Correlation Between Microsoft and HANOVER INSURANCE
Can any of the company-specific risk be diversified away by investing in both Microsoft and HANOVER INSURANCE at the same time? Although using a correlation coefficient on its own may not help to predict future stock returns, this module helps to understand the diversifiable risk of combining Microsoft and HANOVER INSURANCE into the same portfolio, which is an essential part of the fundamental portfolio management process.
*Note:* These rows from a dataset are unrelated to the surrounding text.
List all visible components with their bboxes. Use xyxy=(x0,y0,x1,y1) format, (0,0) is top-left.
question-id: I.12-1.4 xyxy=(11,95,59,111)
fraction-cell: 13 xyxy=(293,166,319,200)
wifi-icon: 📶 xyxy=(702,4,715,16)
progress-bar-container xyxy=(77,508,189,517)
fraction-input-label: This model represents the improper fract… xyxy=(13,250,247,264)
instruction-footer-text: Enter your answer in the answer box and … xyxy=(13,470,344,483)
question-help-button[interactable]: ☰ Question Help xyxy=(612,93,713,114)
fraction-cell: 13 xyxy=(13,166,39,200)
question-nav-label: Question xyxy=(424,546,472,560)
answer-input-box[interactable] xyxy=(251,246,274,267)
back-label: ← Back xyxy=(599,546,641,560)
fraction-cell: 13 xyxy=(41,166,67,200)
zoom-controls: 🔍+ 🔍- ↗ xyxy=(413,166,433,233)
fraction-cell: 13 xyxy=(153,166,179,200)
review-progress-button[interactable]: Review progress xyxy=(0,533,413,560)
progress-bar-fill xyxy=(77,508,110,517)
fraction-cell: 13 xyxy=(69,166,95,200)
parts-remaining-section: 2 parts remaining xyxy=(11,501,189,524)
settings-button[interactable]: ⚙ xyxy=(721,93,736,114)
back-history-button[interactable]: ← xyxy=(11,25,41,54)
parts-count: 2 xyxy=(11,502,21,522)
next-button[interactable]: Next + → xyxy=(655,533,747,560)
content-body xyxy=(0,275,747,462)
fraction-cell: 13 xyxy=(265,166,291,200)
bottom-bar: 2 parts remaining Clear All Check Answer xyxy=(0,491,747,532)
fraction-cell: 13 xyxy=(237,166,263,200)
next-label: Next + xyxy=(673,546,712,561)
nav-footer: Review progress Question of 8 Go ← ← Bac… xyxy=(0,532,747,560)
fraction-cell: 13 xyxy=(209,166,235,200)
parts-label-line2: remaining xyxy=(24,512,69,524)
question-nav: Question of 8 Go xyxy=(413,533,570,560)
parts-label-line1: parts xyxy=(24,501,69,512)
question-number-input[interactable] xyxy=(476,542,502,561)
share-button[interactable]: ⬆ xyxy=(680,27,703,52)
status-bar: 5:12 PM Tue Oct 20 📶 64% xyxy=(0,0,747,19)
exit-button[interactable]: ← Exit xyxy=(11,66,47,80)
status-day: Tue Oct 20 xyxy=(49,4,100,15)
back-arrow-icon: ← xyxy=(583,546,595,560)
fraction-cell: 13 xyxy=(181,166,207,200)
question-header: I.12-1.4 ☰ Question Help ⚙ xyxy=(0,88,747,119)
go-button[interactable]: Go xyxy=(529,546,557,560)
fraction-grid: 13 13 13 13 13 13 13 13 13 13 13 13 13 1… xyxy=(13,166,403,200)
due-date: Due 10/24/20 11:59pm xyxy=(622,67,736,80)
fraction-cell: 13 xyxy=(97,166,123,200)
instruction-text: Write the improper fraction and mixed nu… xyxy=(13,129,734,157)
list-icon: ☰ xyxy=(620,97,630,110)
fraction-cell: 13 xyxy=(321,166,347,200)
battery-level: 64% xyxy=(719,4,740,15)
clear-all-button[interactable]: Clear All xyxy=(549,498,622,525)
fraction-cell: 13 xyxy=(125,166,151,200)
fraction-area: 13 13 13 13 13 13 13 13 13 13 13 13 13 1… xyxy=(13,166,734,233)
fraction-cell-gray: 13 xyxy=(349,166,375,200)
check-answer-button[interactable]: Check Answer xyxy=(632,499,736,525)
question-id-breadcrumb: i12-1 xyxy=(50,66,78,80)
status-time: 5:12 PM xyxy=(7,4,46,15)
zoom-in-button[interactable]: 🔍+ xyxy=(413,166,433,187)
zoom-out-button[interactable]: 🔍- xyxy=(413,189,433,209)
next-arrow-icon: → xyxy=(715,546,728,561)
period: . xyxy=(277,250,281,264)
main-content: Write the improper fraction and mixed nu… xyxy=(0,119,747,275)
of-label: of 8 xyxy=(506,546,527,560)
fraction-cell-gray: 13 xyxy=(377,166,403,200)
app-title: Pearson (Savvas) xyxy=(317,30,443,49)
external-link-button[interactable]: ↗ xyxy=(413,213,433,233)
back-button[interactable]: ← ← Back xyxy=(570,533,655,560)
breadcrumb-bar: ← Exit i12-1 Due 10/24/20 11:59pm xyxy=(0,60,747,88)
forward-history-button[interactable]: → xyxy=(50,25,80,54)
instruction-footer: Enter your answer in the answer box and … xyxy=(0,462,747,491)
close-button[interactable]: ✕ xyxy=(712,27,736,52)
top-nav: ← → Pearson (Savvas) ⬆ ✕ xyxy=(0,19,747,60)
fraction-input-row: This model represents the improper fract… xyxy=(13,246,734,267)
By analyzing existing cross correlation between Microsoft and HANOVER INSURANCE, you can compare the effects of market volatilities on Microsoft and HANOVER INSURANCE and check how they will diversify away market risk if combined in the same portfolio for a given time horizon. You can also utilize pair trading strategies of matching a long position in Microsoft with a short position of HANOVER INSURANCE. Check out your portfolio center. Please also check ongoing floating volatility patterns of Microsoft and HANOVER INSURANCE.
Diversification Opportunities for Microsoft and HANOVER INSURANCE
0.65 | Correlation Coefficient |
Poor diversification
The 3 months correlation between Microsoft and HANOVER is 0.65. Overlapping area represents the amount of risk that can be diversified away by holding Microsoft and HANOVER INSURANCE in the same portfolio, assuming nothing else is changed. The correlation between historical prices or returns on HANOVER INSURANCE and Microsoft is a relative statistical measure of the degree to which these equity instruments tend to move together. The correlation coefficient measures the extent to which returns on Microsoft are associated (or correlated) with HANOVER INSURANCE. Values of the correlation coefficient range from -1 to +1, where. The correlation of zero (0) is possible when the price movement of HANOVER INSURANCE has no effect on the direction of Microsoft i.e., Microsoft and HANOVER INSURANCE go up and down completely randomly.
Pair Corralation between Microsoft and HANOVER INSURANCE
Assuming the 90 days trading horizon Microsoft is expected to generate 0.94 times more return on investment than HANOVER INSURANCE. However, Microsoft is 1.06 times less risky than HANOVER INSURANCE. It trades about 0.32 of its potential returns per unit of risk. HANOVER INSURANCE is currently generating about -0.19 per unit of risk. If you would invest 38,972 in Microsoft on September 20, 2024 and sell it today you would earn a total of 3,238 from holding Microsoft or generate 8.31% return on investment over 90 days.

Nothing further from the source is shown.